To configure a Scrapy project or spider to export scraped data to Google Sheets:

  1. You need Python 3.8 or higher.

    If you are using Scrapy Cloud, make sure you are using stack scrapy:1.7-py38 or higher. Using the latest stack (scrapy:2.11) is generally recommended.

  2. Install scrapy-feedexporter-google-sheets:

    pip install git+https://github.com/scrapy-plugins/scrapy-feedexporter-google-sheets
    

    If you are using Scrapy Cloud, remember to add the following line to your requirements.txt file:

    scrapy-feedexporter-google-sheets @ git+https://github.com/scrapy-plugins/scrapy-feedexporter-google-sheets
    
  3. In your settings.py file, define FEED_STORAGES as follows:

    settings.py#
    FEED_STORAGES = {
        "gsheets": "scrapy_google_sheets_exporter.gsheets_exporter.GoogleSheetsFeedStorage",
    }
    

    If the setting already exists in your settings.py file, modify the existing setting to add the key-value pair above, instead of re-defining the setting.

  4. Add a FEEDS setting to your project or spider, if not added yet.

    The value of FEEDS must be a JSON object ({}).

    If you have FEEDS already defined with key-value pairs, you can keep those if you want — FEEDS supports exporting data to multiple file storage service locations.

    To add FEEDS to a project, define it in your Scrapy Cloud project settings or add it to your settings.py file:

    settings.py#
    FEEDS = {}
    

    To add FEEDS to a spider, define it in your Scrapy Cloud spider-specific settings (open a spider in Scrapy Cloud and select the Settings tab) or add it to your spider code with the update_settings method or the custom_settings class variable:

    spiders/myspider.py#
    class MySpider:
        custom_settings = {
            "FEEDS": {},
        }
    
  5. Add the following key-value pair to FEEDS:

    {
        "gsheets://docs.google.com/spreadsheets/d/<SPREADSHEET ID>/edit#gid=<WORKSHEET ID>": {
            "format": "csv"
        }
    }
    

    Where:

    • You can find the right values for <SPREADSHEET ID> and <WORKSHEET ID> in the URL when you are looking at the target worksheet, e.g: https://docs.google.com/spreadsheets/d/1fWJgq5yuOdeN3YnkBZiTD0VhB1MLzBNomz0s9YwBREo/edit#gid=1261678709.

      Note

      If /edit#gid=<WORKSHEET ID> is omitted, the first worksheet is used.

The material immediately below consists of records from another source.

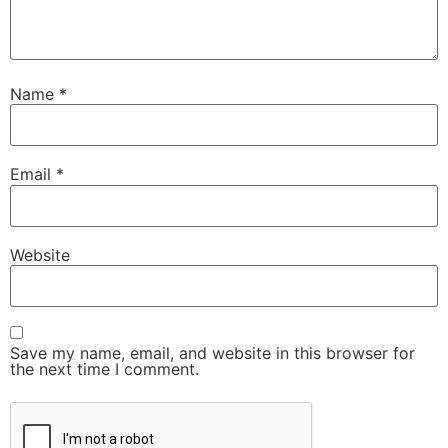
Name
*
Email
*
Website
Save my name, email, and website in this browser for
the next time I comment.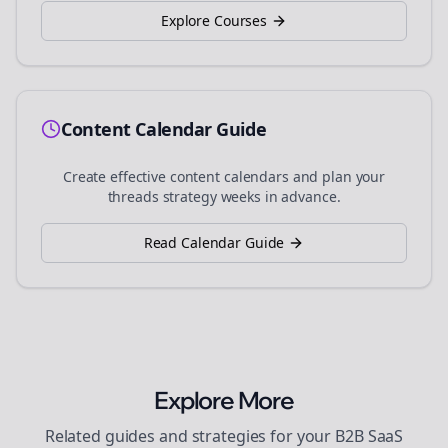
Explore Courses
Content Calendar Guide
Create effective content calendars and plan your
threads
strategy weeks in advance.
Read Calendar Guide
Explore More
Related guides and strategies for your
B2B SaaS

    To append to an existing worksheet, you should also:

    • Use the fields feed option of FEEDS or the FEED_EXPORT_FIELDS Scrapy setting to explicitly indicate all fields to export, in the expected order.

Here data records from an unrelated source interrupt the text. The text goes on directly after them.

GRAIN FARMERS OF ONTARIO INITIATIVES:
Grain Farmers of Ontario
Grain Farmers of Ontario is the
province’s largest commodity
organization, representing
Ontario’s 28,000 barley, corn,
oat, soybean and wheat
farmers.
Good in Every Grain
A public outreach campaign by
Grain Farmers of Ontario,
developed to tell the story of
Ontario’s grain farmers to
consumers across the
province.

    • Set item_export_kwargs.include_headers_line to False, to not write the header row.

    For example:

    {
        "gsheets://docs.google.com/spreadsheets/d/<SPREADSHEET ID>/edit#gid=<WORKSHEET ID>": {
            "format": "csv",
            "fields": ["field1", "field2"],
            "item_export_kwargs": {"include_headers_line": False}
        }
    }
    
  6. Define the GOOGLE_CREDENTIALS setting as a Python dictionary containing your service account credentials in JSON format:

    settings.py#
    GOOGLE_CREDENTIALS = {
        "type": "service_account",
        "project_id": "myproject",
        "private_key_id": "…",
        "private_key": "…",
        "client_email": "…@email.iam.gserviceaccount.com",
        "client_id": "…",
        "auth_uri": "…",
        "token_uri": "…",
        "auth_provider_x509_cert_url": "…",
        "client_x509_cert_url": "…"
    }
    

    Make sure you give your service account write access on the target spreadsheet. You can do that by sharing the spreadsheet with the email of the service account (client_email in the JSON above).

Running your spider now, locally or on Scrapy Cloud, will export your scraped data to the configured Google Sheets worksheet.